Dopo millenni di evoluzione la gente ha imparato a recitare anche con gli occhi.
(Fabrizio Caramagna)

Il problema non è solo quando uno recita nella vita, ma quando ha decine di copioni e li recita tutti a seconda dell’occasione.
(Fabrizio Caramagna)

Quando si inizia a recitare una parte è difficile trovare il momento giusto per dire: “Ok, non sono io quello”, tornando a essere se stessi.
(Fabrizio Caramagna)

Avevano bisogno non di te ma del tuo ruolo. L’hai recitato bene quel ruolo, ma adesso non riesci più a uscirne fuori. E un giorno il mondo si stancherà di te.
(Fabrizio Caramagna)

Chi recita la propria vita non va mai veramente in scena.
(Fabrizio Caramagna)

In un mondo dove tutti sgomitano per recitare la propria parte, io non so nemmeno dov’è il mio copione.
(Fabrizio Caramagna)

Mentre nessuno recita la propria, ognuno suggerisce all’altro la parte da recitare.
(Fabrizio Caramagna)

Era così egocentrico che quando recitava voleva fare anche il pubblico.
(Fabrizio Caramagna)

La noia è quella cosa che succede dopo un po’ che si recita tra persone che recitano.
(Fabrizio Caramagna)

Si può recitare ammirazione per una persona, non amore.
(Fabrizio Caramagna)

Ci sono martedì che si credono lunedì.
(Fabrizio Caramagna)

Il tramonto recita sul palcoscenico per strappare un applauso.
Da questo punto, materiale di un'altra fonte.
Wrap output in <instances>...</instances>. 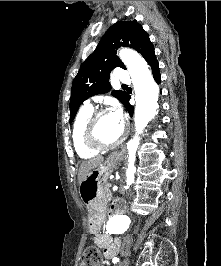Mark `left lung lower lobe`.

Poi arriva la notte a chiudere il sipario ma quasi sempre il tramonto concede il bis: in quelle nuvole rosa che si perdono nelle sfumature vaghe del cielo.
(Fabrizio Caramagna)

Le pianure d’estate: nuvoloni gonfi che recitano temporali.
(Fabrizio Caramagna)

Il meccanismo di approvazione e ricompensa tramite i like, i filtri che modificano i volti, la possibilità di postare cose non vissute, trasforma la nostra esistenza in una autofinzione. La recita della propria vita diventa la vita stessa, una vita dove l’obiettivo principale è come mettersi in posa nel miglior modo possibile.
(Fabrizio Caramagna)

Il problema non è chi recita. Il problema è chi applaude.
(Fabrizio Caramagna)

Certe persone, obbligate dalla nascita a prendere posto nella società degli uomini e a piegarsi alle loro leggi, lo fanno senza crederci veramente, senza essere veramente convinte dell’opportunità di queste regole e disposizioni assurde, sorprese persino che tutto questo non risulti evidente agli altri, come se dovessero prendere parte a una recita messa in atto da un regista folle e sconosciuto e fossero sempre in bilico tra il disgusto e la voglia di ridere, in perenne attesa, da un momento all’altro, che si alzi il sipario e qualcuno dica che era tutto uno scherzo.
(Fabrizio Caramagna)

Parlano di teatro dei corpi, come se in passato a recitare fossero state le pietre.